- [Task item] Report every line below that holds the word "Оценка".

Exercise material below:

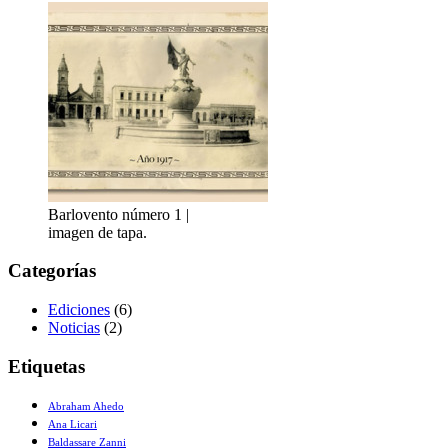
Barlovento número 1 |
imagen de tapa.
Categorías
Ediciones
(6)
Noticias
(2)
Etiquetas
Abraham Ahedo
Ana Licari
Baldassare Zanni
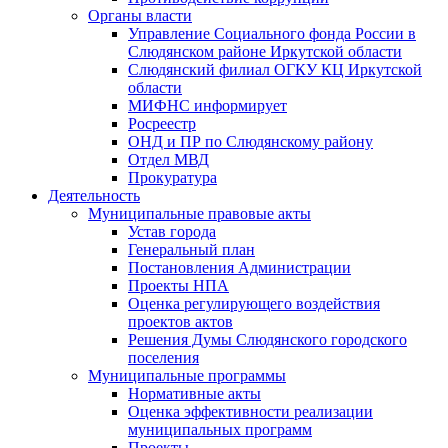
Органы власти
Управление Социального фонда России в
Слюдянском районе Иркутской области
Слюдянский филиал ОГКУ КЦ Иркутской
области
МИФНС информирует
Росреестр
ОНД и ПР по Слюдянскому району
Отдел МВД
Прокуратура
Деятельность
Муниципальные правовые акты
Устав города
Генеральный план
Постановления Администрации
Проекты НПА
Оценка регулирующего воздействия
проектов актов
Решения Думы Слюдянского городского
поселения
Муниципальные программы
Нормативные акты
Оценка эффективности реализации
муниципальных программ
Проекты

End of Exercise material.

- [Solution to this exercise]
Оценка регулирующего воздействия
Оценка эффективности реализации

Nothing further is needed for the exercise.